Infrastructure is a significant and growing allocation. GMPF invests in infrastructure through fund commitments and co-investments, targeting sectors including transportation, energy, utilities, digital infrastructure, and social infrastructure. The fund has shown particular interest in UK-based infrastructure opportunities, reflecting both its mandate and the broader LGPS emphasis on investing in domestic economic development.
Real estate has long been a meaningful part of the portfolio. GMPF holds both direct UK property and fund-based real estate exposure, spanning commercial, residential, and industrial sectors. The fund has historically been willing to invest in local and regional property opportunities alongside national and international strategies.

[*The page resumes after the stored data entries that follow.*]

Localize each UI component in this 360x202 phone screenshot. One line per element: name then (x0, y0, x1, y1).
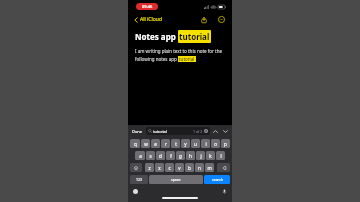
staticText: m (207, 165, 212, 171)
staticText: t (175, 141, 177, 147)
staticText: search (212, 177, 223, 182)
staticText: k (209, 153, 212, 159)
staticText: c (168, 165, 171, 171)
button[interactable]: All iCloud (133, 14, 164, 25)
button[interactable]: t (171, 139, 180, 148)
button[interactable]: x (155, 163, 164, 172)
staticText: 1 of 2 (193, 129, 203, 134)
staticText: n (198, 165, 201, 171)
staticText: Done (132, 129, 143, 134)
staticText: e (154, 141, 157, 147)
button[interactable]: Emoji (132, 188, 139, 195)
button[interactable]: Backspace (217, 163, 230, 172)
staticText: tutorial (179, 56, 195, 62)
staticText: tutorial (179, 31, 210, 42)
button[interactable]: q (130, 139, 140, 148)
button[interactable]: l (216, 151, 225, 160)
button[interactable]: Dictate (221, 188, 228, 195)
staticText: w (144, 141, 148, 147)
staticText: i (205, 141, 207, 147)
button[interactable]: space (149, 175, 203, 184)
button[interactable]: u (191, 139, 200, 148)
staticText: All iCloud (140, 16, 163, 23)
staticText: tutorial (153, 129, 167, 134)
button[interactable]: p (221, 139, 230, 148)
button[interactable]: j (196, 151, 205, 160)
button[interactable]: b (185, 163, 194, 172)
button[interactable]: f (166, 151, 175, 160)
button[interactable]: w (141, 139, 150, 148)
staticText: r (165, 141, 167, 147)
button[interactable]: r (161, 139, 170, 148)
staticText: q (134, 141, 137, 147)
button[interactable]: a (135, 151, 145, 160)
button[interactable]: More (217, 15, 226, 24)
staticText: l (220, 153, 222, 159)
staticText: 09:46 (142, 4, 153, 9)
button[interactable]: c (165, 163, 174, 172)
staticText: 123 (136, 177, 143, 182)
button[interactable]: e (151, 139, 160, 148)
button[interactable]: tutorial (146, 127, 210, 135)
staticText: u (194, 141, 197, 147)
staticText: d (159, 153, 162, 159)
button[interactable]: Shift (130, 163, 142, 172)
button[interactable]: h (186, 151, 195, 160)
button[interactable]: Done (131, 127, 144, 136)
staticText: b (188, 165, 191, 171)
staticText: z (148, 165, 151, 171)
staticText: s (149, 153, 152, 159)
staticText: following notes app (135, 56, 178, 62)
button[interactable]: v (175, 163, 184, 172)
button[interactable]: Previous result (212, 128, 219, 135)
button[interactable]: z (145, 163, 154, 172)
button[interactable]: Clear (204, 129, 208, 133)
button[interactable]: y (181, 139, 190, 148)
staticText: p (224, 141, 227, 147)
button[interactable]: g (176, 151, 185, 160)
staticText: I am writing plain text to this note for… (135, 48, 222, 54)
staticText: v (178, 165, 181, 171)
button[interactable]: n (195, 163, 204, 172)
button[interactable]: o (211, 139, 220, 148)
button[interactable]: Next result (222, 128, 229, 135)
staticText: y (184, 141, 187, 147)
staticText: j (200, 153, 202, 159)
button[interactable]: Share (199, 15, 208, 24)
staticText: g (179, 153, 182, 159)
staticText: h (189, 153, 192, 159)
button[interactable]: s (146, 151, 155, 160)
staticText: o (214, 141, 217, 147)
button[interactable]: i (201, 139, 210, 148)
staticText: a (139, 153, 142, 159)
button[interactable]: d (156, 151, 165, 160)
button[interactable]: k (206, 151, 215, 160)
staticText: Notes app (135, 31, 178, 42)
button[interactable]: m (205, 163, 214, 172)
button[interactable]: search (204, 175, 230, 184)
staticText: x (158, 165, 161, 171)
staticText: f (170, 153, 172, 159)
button[interactable]: 123 (130, 175, 148, 184)
staticText: space (171, 177, 181, 182)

Private credit has become an increasingly important allocation as the fund seeks diversified income streams. GMPF has committed to direct lending, mezzanine, and special situations credit funds.
How to Approach
GMPF has a well-resourced internal team that evaluates private market opportunities with institutional rigor. GPs approaching the fund should present clear, evidence-based track records and articulate how their strategy complements the existing portfolio.
The Northern LGPS pooling arrangement means that some new commitments may be coordinated across the three partner funds. GPs should understand this dynamic and be prepared to engage with both the GMPF team and the broader Northern LGPS investment framework.
The fund is accessible through direct outreach to its Tameside-based investment team. Attendance at UK institutional investor conferences, LGPS-specific events, and private markets industry gatherings provides additional channels for relationship building.
Frequently Asked Questions
How much does the Greater Manchester Pension Fund allocate to alternatives?
GMPF targets approximately 18% of its portfolio in alternative investments spanning private equity, infrastructure, and real estate. The fund is one of the most active LGPS investors in private markets and has built its alternatives program over several decades. GMPF is a founding partner of Northern LGPS, the pooling arrangement that also includes Merseyside and West Yorkshire pension funds.
How can fund managers approach the Greater Manchester Pension Fund?
Fund managers should be aware that GMPF participates in Northern LGPS, a pooling arrangement that coordinates investment activity across three large LGPS funds. GPs can approach the GMPF investment team directly in Tameside for strategic discussions, but new private market mandates may be coordinated through the Northern LGPS framework. The fund has a well-established internal team with deep experience evaluating private markets managers.
What is GMPF's typical commitment size?
GMPF's typical commitment to individual private equity or infrastructure funds ranges from $50 million to $150 million. Through Northern LGPS, the combined commitment from the three partner funds can be substantially larger. The fund has the scale and track record to participate in larger, more institutional-grade vehicles.